Additional information:What are the compounds formed by group four elements?Hydrides : All the components of group fourteen structure hydrides. Carbon structures hydrides widely because of their capacity to catenate. The hydrides of carbon are arranged as beneath. Alkanes (paraffin): General equation: ${C_n}{H_{2n + 2}}$. Alkenes (olefins): General equation: ${C_n}{H_{2n}}$ . Alkynes (Acetylenes): General equation: ${C_n}{H_{2n - 2}}$.
Oxides of Group fourteen : Group 14 components structure oxides of the sort $MO$ and $M{O_2}$. Lead additionally structures an oxide $P{b_3}{O_4}$ which is a blended oxide of $PbO$ and $Pb{O_2}$ . Among the monoxides, $CO$ is nonpartisan, $GeO$ is fundamental while $SnO$ and $PbO$ are amphoteric. In $C{O_2}$, $C$ is $sp - $ hybridized. It is not the same as $Si{O_2}$ in which $Si$ is $s{p^3}$ hybridized.
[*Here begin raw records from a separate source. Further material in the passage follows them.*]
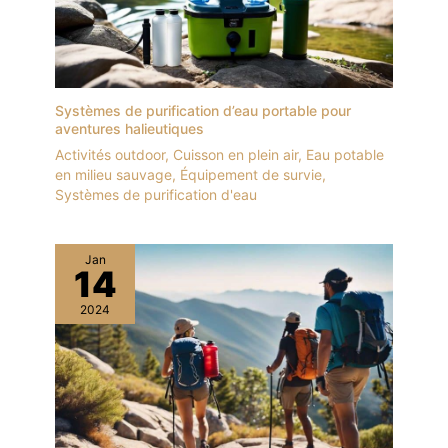
Systèmes de purification d’eau portable pour
aventures halieutiques
Activités outdoor
,
Cuisson en plein air
,
Eau potable
en milieu sauvage
,
Équipement de survie
,
Systèmes de purification d'eau
Jan
14
2024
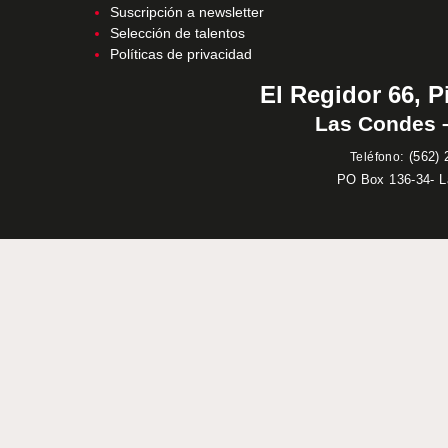
Suscripción a newsletter
Selección de talentos
Políticas de privacidad
El Regidor 66, P
Las Condes –
:
(562) 
Teléfono
PO Box 136-34- 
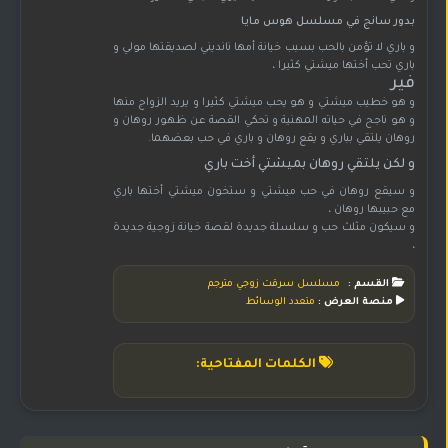
بدور سانج في مسلسل هوس مايا
و باري لا تؤمن بالحب بسبب خيانة أمها نانديني لصديقتها مولي و
باري تحب أختها ميشتي كثيرا ،
فير
و هو خطيب ميشتي و هو يحب ميشتي كثيرا و يريد الزواج منها
و هو ناجح في حياته المهنية و تحكي القصة عن ظهور روهان و
روهان يلتقي بباري و يقع روهان و باري في حب بعضهما.
و لكن يلتقي روهان بميشتي أخت باري
و سيقع روهان في حب ميشتي و ستخون ميشتي أختها باري
مع حبيبها روهان ،
و سيكون مثلث حب و سلسلة جديدة لقصة خيانة زوجية جديدة
،
القسم :
مسلسل سرقت زوجي مترجم
منصة العرض :
متعدد الوسائط
الكلمات المفتاحية:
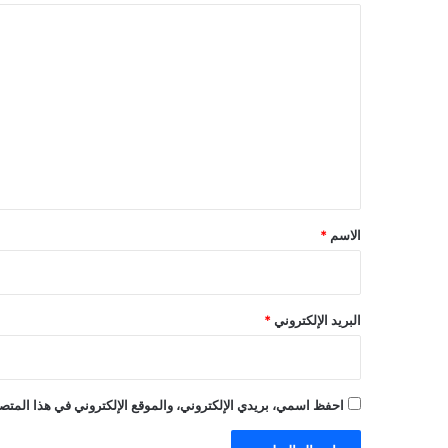
ا
ل
ت
ع
ل
ي
ق
*
الاسم
*
البريد الإلكتروني
*
احفظ اسمي، بريدي الإلكتروني، والموقع الإلكتروني في هذا المتصف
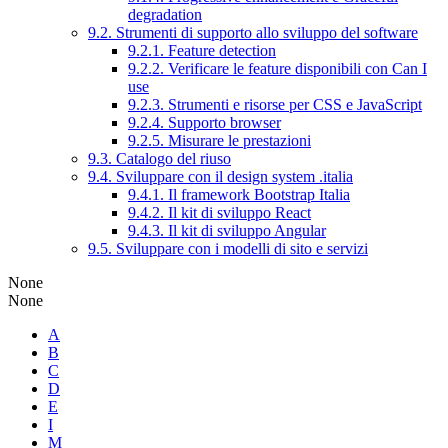
degradation
9.2. Strumenti di supporto allo sviluppo del software
9.2.1. Feature detection
9.2.2. Verificare le feature disponibili con Can I
use
9.2.3. Strumenti e risorse per CSS e JavaScript
9.2.4. Supporto browser
9.2.5. Misurare le prestazioni
9.3. Catalogo del riuso
9.4. Sviluppare con il design system .italia
9.4.1. Il framework Bootstrap Italia
9.4.2. Il kit di sviluppo React
9.4.3. Il kit di sviluppo Angular
9.5. Sviluppare con i modelli di sito e servizi
None
None
A
B
C
D
E
I
M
In $Si{O_2}$, every $O$ molecule is clung to two $Si$ bonds. This offers access to a three-dimensional structure for $Si{O_2}$. This additionally authenticates the high dissolving purpose of $Si{O_2}$.
Halides : They structure tetrahalides of the structure $M{X_4}$ . The focal iota is $s{p^3}$ hybridized and accepts a tetrahedral shape.

Hence the correct answer is option (C).

Note:Components beneath $C$ , have void d-orbitals, with which they can display back holding with the incandescent light$(p\Pi - d\Pi )$ . The radii of group fourteen components are lesser than that of group thirteen components. This can be clarified by the expansion in the successful atomic charge. The expansion in the radii from $C$ to $Si$ is significant, after which the expansion in the radii is less. This can be credited to the helpless protection of d and f orbitals, which increment the powerful atomic charge, accordingly making the radii little.